───── DATA SECTION

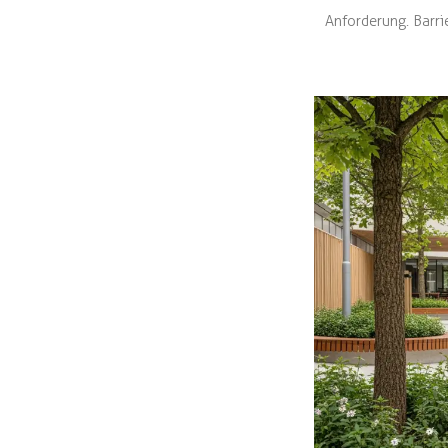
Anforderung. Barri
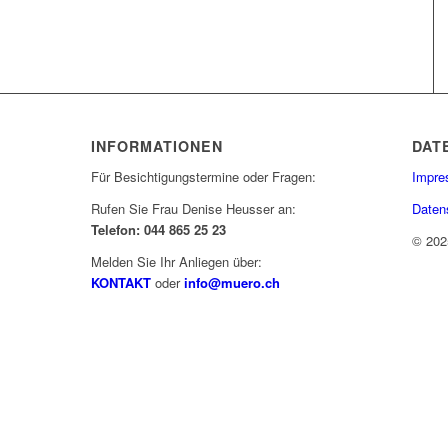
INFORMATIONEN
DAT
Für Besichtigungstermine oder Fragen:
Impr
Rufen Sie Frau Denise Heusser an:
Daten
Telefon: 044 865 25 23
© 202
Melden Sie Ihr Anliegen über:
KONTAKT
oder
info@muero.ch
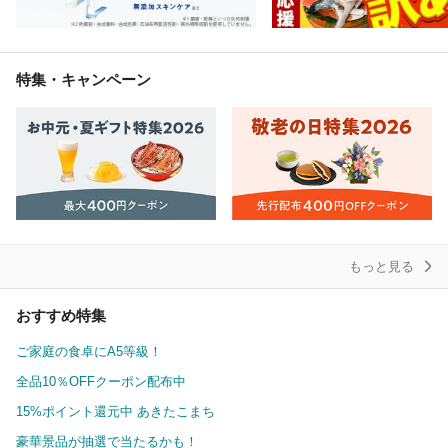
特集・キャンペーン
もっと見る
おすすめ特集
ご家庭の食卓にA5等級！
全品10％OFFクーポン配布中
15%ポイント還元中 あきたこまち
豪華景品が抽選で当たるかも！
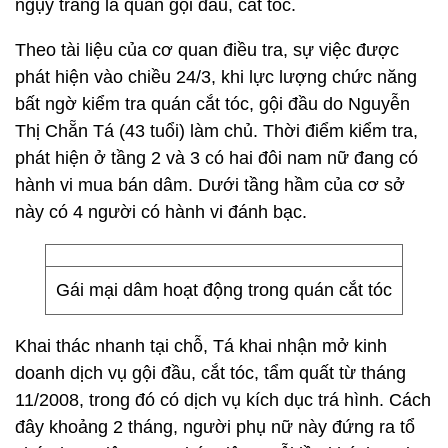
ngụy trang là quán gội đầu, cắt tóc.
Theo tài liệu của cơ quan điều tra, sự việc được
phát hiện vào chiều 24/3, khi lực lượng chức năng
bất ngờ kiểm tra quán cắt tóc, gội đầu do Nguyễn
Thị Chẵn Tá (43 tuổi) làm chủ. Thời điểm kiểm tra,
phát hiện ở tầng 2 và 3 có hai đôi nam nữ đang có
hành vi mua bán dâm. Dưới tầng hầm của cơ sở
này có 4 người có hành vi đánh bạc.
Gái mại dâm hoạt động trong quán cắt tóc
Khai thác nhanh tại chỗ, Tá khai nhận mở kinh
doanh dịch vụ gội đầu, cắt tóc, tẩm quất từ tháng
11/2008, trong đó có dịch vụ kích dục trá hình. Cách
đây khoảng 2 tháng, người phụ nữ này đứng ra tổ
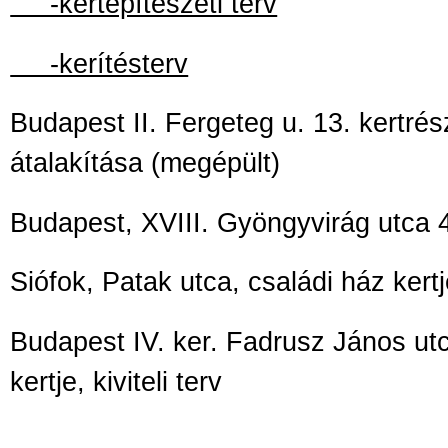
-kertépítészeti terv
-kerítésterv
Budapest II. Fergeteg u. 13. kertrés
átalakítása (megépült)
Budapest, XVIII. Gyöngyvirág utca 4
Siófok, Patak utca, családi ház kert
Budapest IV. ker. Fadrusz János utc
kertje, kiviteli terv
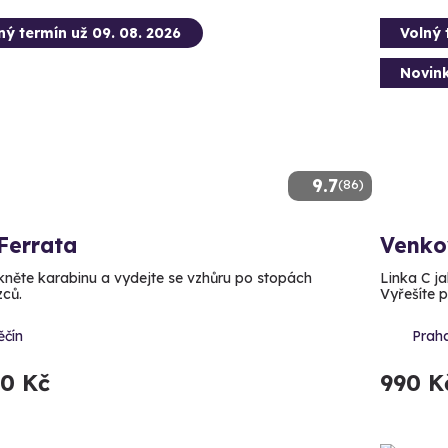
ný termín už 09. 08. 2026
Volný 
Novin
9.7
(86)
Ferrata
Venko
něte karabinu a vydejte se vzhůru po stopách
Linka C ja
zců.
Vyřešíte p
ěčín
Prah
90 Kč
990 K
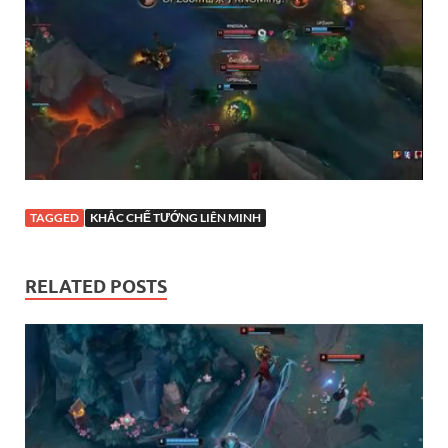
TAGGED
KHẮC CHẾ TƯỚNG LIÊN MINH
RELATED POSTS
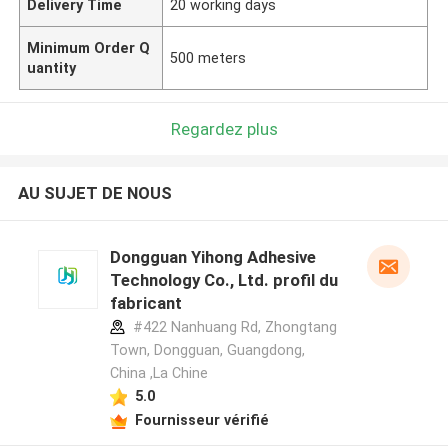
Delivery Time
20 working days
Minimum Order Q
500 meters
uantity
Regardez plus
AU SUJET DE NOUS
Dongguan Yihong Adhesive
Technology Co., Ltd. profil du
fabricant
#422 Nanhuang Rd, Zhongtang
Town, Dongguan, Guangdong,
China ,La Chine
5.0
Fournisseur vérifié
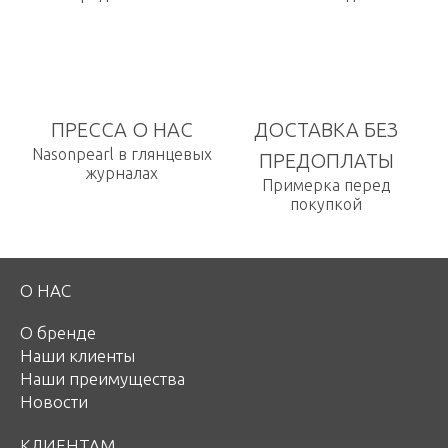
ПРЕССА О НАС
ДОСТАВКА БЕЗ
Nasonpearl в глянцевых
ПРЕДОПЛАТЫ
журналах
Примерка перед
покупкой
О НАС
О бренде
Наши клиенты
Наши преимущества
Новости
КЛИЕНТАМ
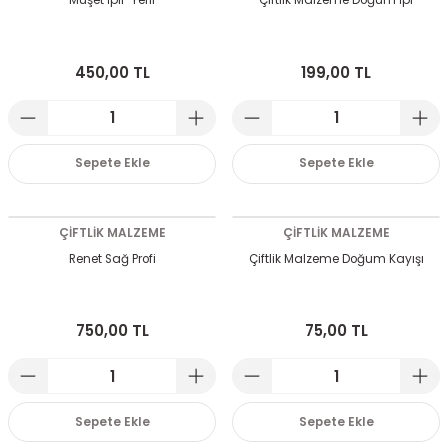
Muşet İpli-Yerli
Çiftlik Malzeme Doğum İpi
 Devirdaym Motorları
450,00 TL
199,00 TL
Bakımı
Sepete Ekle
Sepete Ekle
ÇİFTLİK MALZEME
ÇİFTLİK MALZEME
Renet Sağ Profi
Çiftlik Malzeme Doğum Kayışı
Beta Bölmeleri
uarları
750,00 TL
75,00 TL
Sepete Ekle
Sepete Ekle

──────────

**EXERCISE REQUIREMENTS**
Count the lines in the records above that contain the word "tầng", and reply with only that number.

**SOLVED EXERCISE**
2